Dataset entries
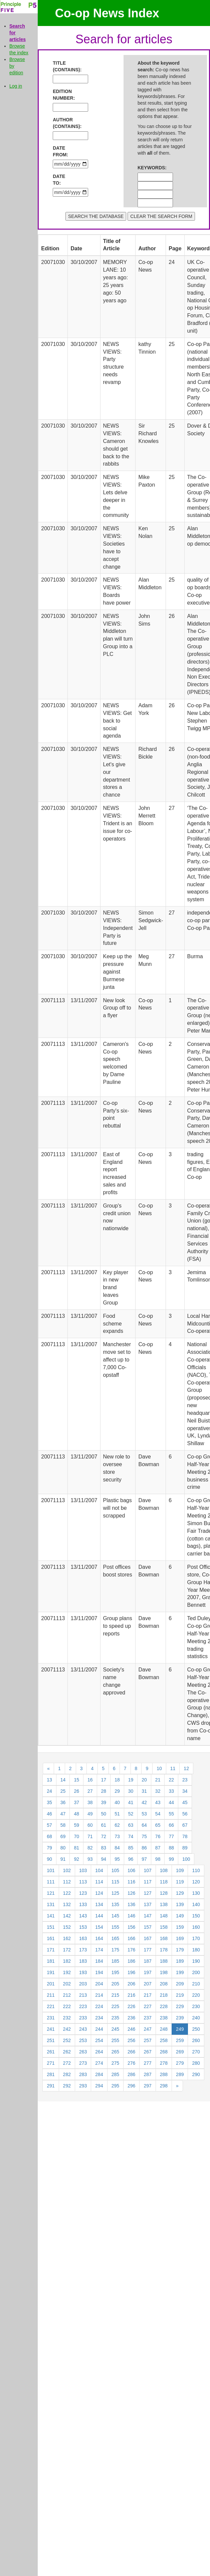 The image size is (210, 2576). I want to click on 188, so click(164, 1961).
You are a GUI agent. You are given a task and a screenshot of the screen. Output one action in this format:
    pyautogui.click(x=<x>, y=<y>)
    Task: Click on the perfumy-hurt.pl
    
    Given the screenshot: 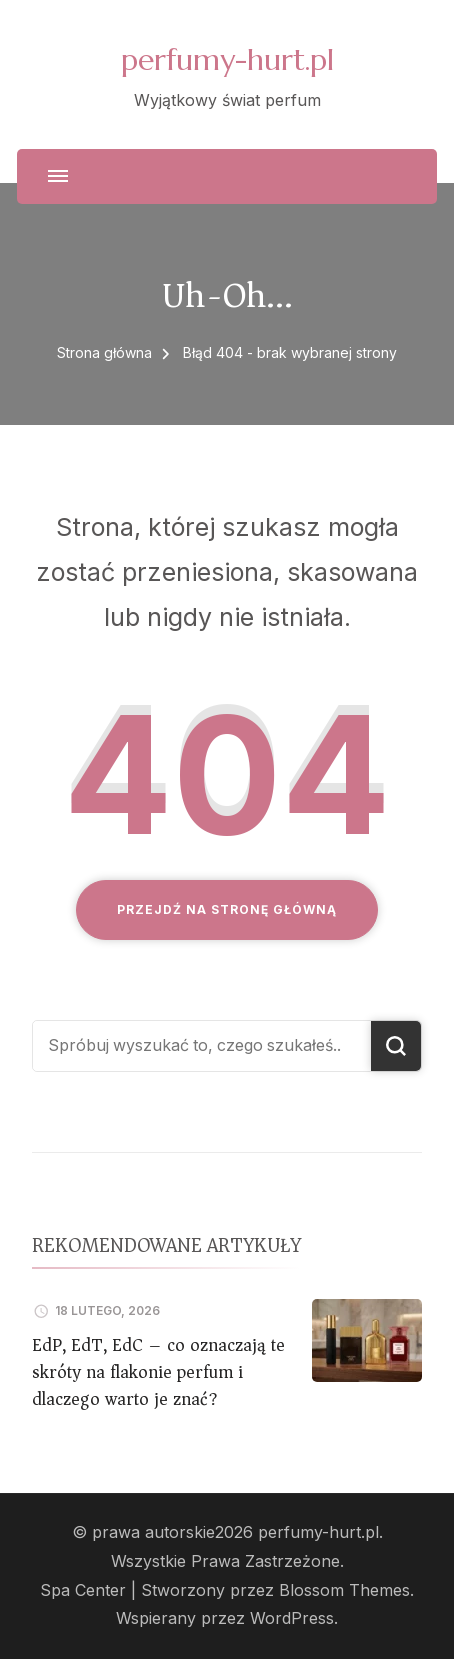 What is the action you would take?
    pyautogui.click(x=227, y=59)
    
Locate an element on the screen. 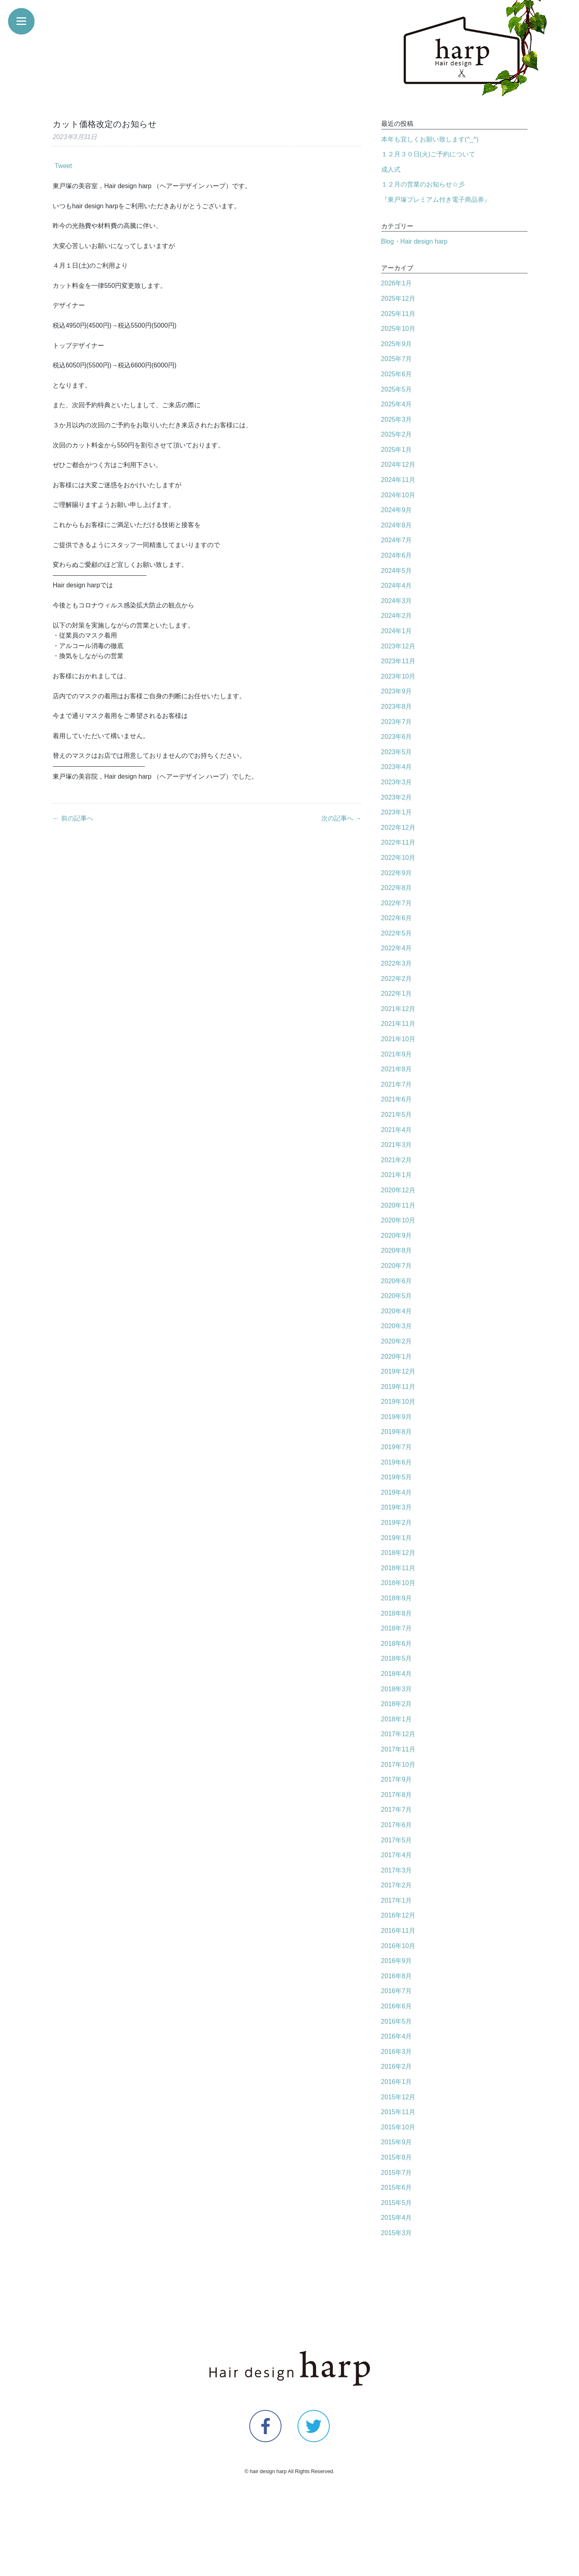 The image size is (579, 2576). 2023年7月 is located at coordinates (396, 721).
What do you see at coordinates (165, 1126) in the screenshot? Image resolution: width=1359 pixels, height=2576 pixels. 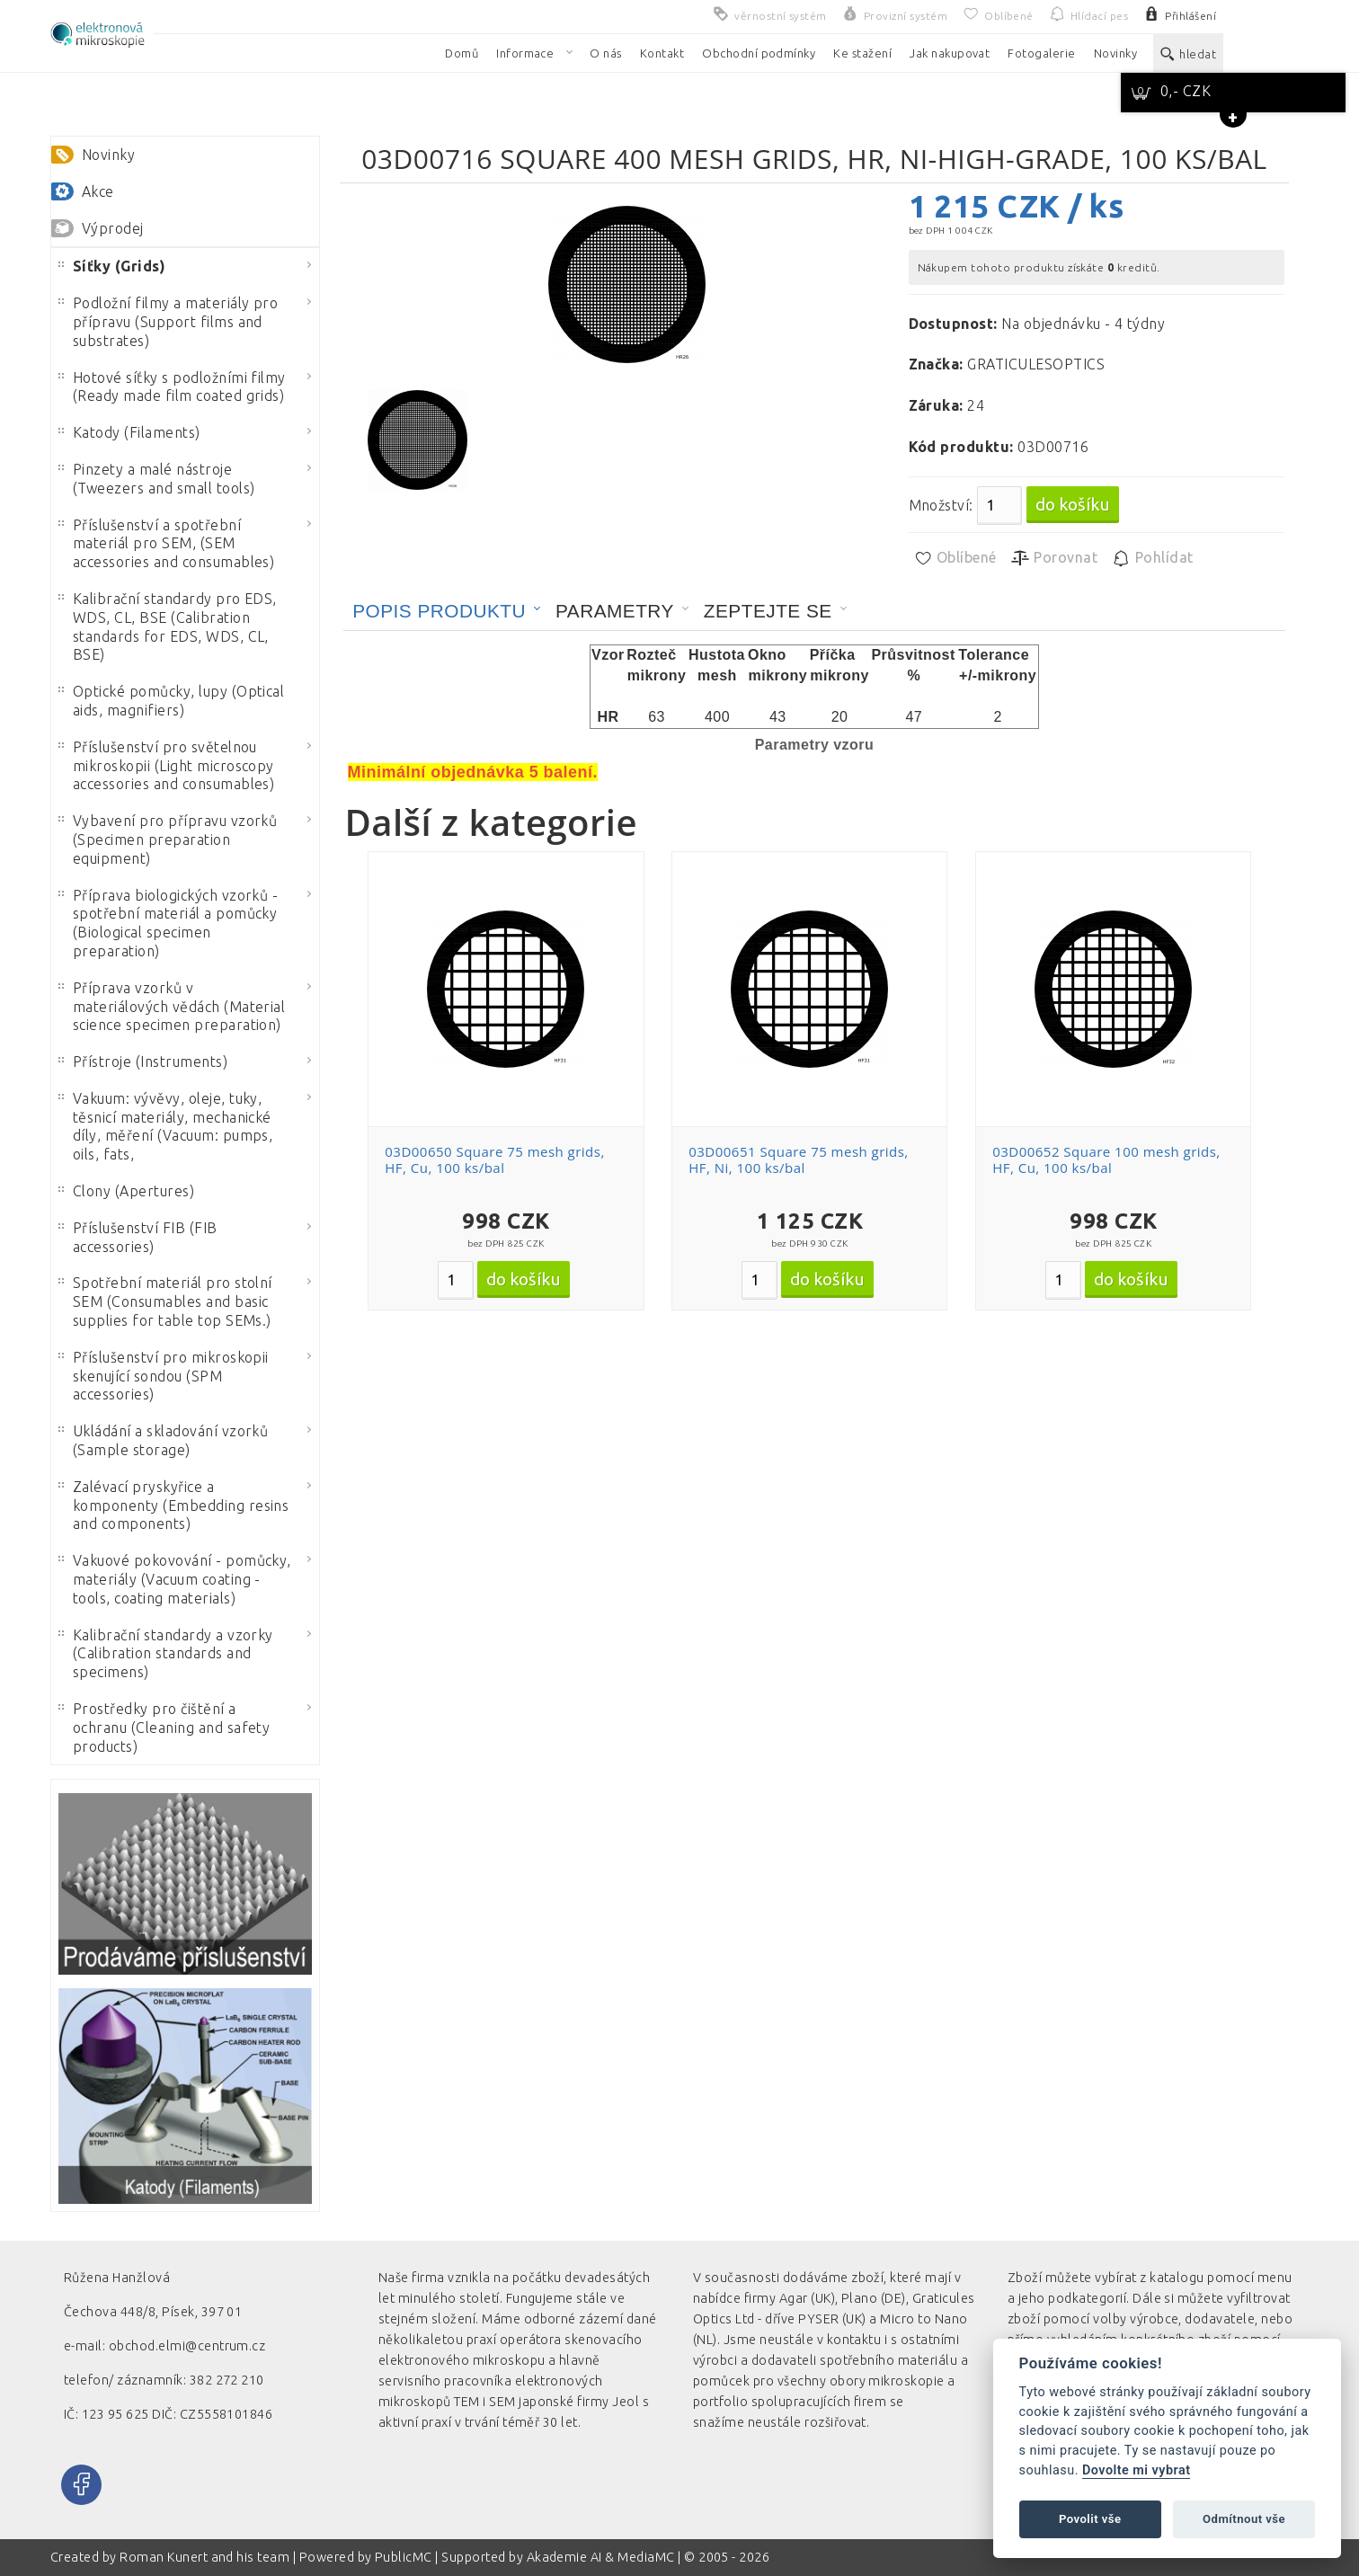 I see `Vakuum: vývěvy, oleje, tuky, těsnicí materiály, mechanické díly, měření (Vacuum: pumps, oils, fats,` at bounding box center [165, 1126].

▶ _Required action_
Both end lines included, restate word for word the lines above from the line with "You are a GUI" to the line with "Task: Click on the perfumy-hurt.pl", and nothing else.

▶ _Task solution_
You are a GUI agent. You are given a task and a screenshot of the screen. Output one action in this format:
    pyautogui.click(x=<x>, y=<y>)
    Task: Click on the perfumy-hurt.pl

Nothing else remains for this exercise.